═══ Source data

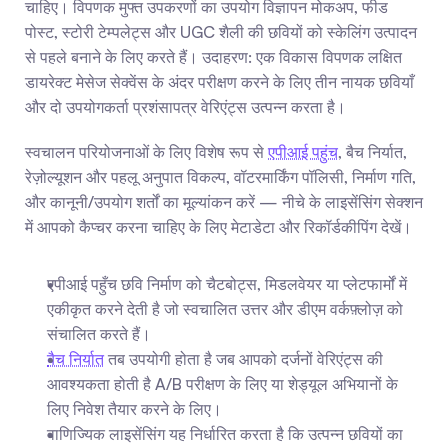
चाहिए। विपणक मुफ्त उपकरणों का उपयोग विज्ञापन मोकअप, फीड 
पोस्ट, स्टोरी टेम्पलेट्स और UGC शैली की छवियों को स्केलिंग उत्पादन 
से पहले बनाने के लिए करते हैं। उदाहरण: एक विकास विपणक लक्षित 
डायरेक्ट मेसेज सेक्वेंस के अंदर परीक्षण करने के लिए तीन नायक छवियाँ 
और दो उपयोगकर्ता प्रशंसापत्र वेरिएंट्स उत्पन्न करता है।
स्वचालन परियोजनाओं के लिए विशेष रूप से 
एपीआई पहुंच
, बैच निर्यात, 
रेज़ोल्यूशन और पहलू अनुपात विकल्प, वॉटरमार्किंग पॉलिसी, निर्माण गति, 
और कानूनी/उपयोग शर्तों का मूल्यांकन करें — नीचे के लाइसेंसिंग सेक्शन 
में आपको कैप्चर करना चाहिए के लिए मेटाडेटा और रिकॉर्डकीपिंग देखें।
एपीआई पहुँच छवि निर्माण को चैटबोट्स, मिडलवेयर या प्लेटफार्मों में 
एकीकृत करने देती है जो स्वचालित उत्तर और डीएम वर्कफ़्लोज़ को 
संचालित करते हैं।
बैच निर्यात
 तब उपयोगी होता है जब आपको दर्जनों वेरिएंट्स की 
आवश्यकता होती है A/B परीक्षण के लिए या शेड्यूल अभियानों के 
लिए निवेश तैयार करने के लिए।
वाणिज्यिक लाइसेंसिंग यह निर्धारित करता है कि उत्पन्न छवियों का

══════

Assignment
Repeat the listing verbatim without its pictures.

Answer area
चाहिए। विपणक मुफ्त उपकरणों का उपयोग विज्ञापन मोकअप, फीड 
पोस्ट, स्टोरी टेम्पलेट्स और UGC शैली की छवियों को स्केलिंग उत्पादन 
से पहले बनाने के लिए करते हैं। उदाहरण: एक विकास विपणक लक्षित 
डायरेक्ट मेसेज सेक्वेंस के अंदर परीक्षण करने के लिए तीन नायक छवियाँ 
और दो उपयोगकर्ता प्रशंसापत्र वेरिएंट्स उत्पन्न करता है।
स्वचालन परियोजनाओं के लिए विशेष रूप से 
एपीआई पहुंच
, बैच निर्यात, 
रेज़ोल्यूशन और पहलू अनुपात विकल्प, वॉटरमार्किंग पॉलिसी, निर्माण गति, 
और कानूनी/उपयोग शर्तों का मूल्यांकन करें — नीचे के लाइसेंसिंग सेक्शन 
में आपको कैप्चर करना चाहिए के लिए मेटाडेटा और रिकॉर्डकीपिंग देखें।
एपीआई पहुँच छवि निर्माण को चैटबोट्स, मिडलवेयर या प्लेटफार्मों में 
एकीकृत करने देती है जो स्वचालित उत्तर और डीएम वर्कफ़्लोज़ को 
संचालित करते हैं।
बैच निर्यात
 तब उपयोगी होता है जब आपको दर्जनों वेरिएंट्स की 
आवश्यकता होती है A/B परीक्षण के लिए या शेड्यूल अभियानों के 
लिए निवेश तैयार करने के लिए।
वाणिज्यिक लाइसेंसिंग यह निर्धारित करता है कि उत्पन्न छवियों का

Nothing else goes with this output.